- _DESCRIPTION OF THE TASK_
Reproduce the entries word for word, and omit any picture you find in them.

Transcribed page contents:
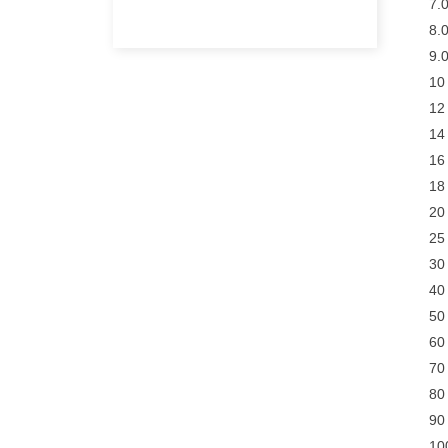
7.
8.
9.
10
12
14
16
18
20
25
30
40
50
60
70
80
90
10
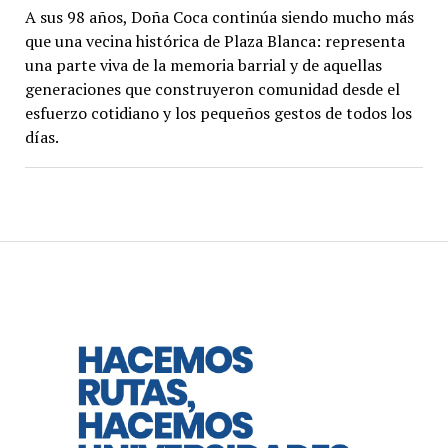
A sus 98 años, Doña Coca continúa siendo mucho más
que una vecina histórica de Plaza Blanca: representa
una parte viva de la memoria barrial y de aquellas
generaciones que construyeron comunidad desde el
esfuerzo cotidiano y los pequeños gestos de todos los
días.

- _TASK RESULT_
7.
8.
9.
10
12
14
16
18
20
25
30
40
50
60
70
80
90
10
A sus 98 años, Doña Coca continúa siendo mucho más
que una vecina histórica de Plaza Blanca: representa
una parte viva de la memoria barrial y de aquellas
generaciones que construyeron comunidad desde el
esfuerzo cotidiano y los pequeños gestos de todos los
días.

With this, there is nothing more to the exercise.